Your instructions => A word-for-word copy of the entries is the goal; leave out the pictures.

Extracted records =>
++++++++
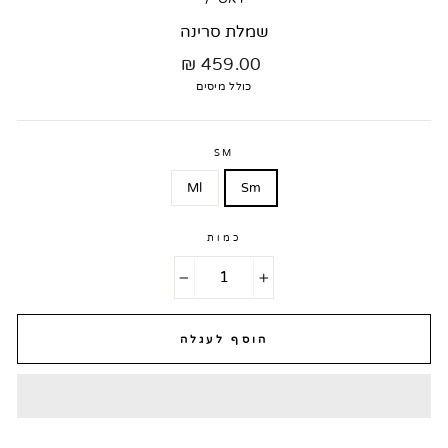
שמלת סרינה
מחיר
459.00 ₪
רגיל
כולל מיסים
SM
Ml
Sm
כמות
−
+
הוסף לעגלה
++++++++
Task response =>
שמלת סרינה
מחיר
459.00 ₪
רגיל
כולל מיסים
SM
Ml
Sm
כמות
−
+
הוסף לעגלה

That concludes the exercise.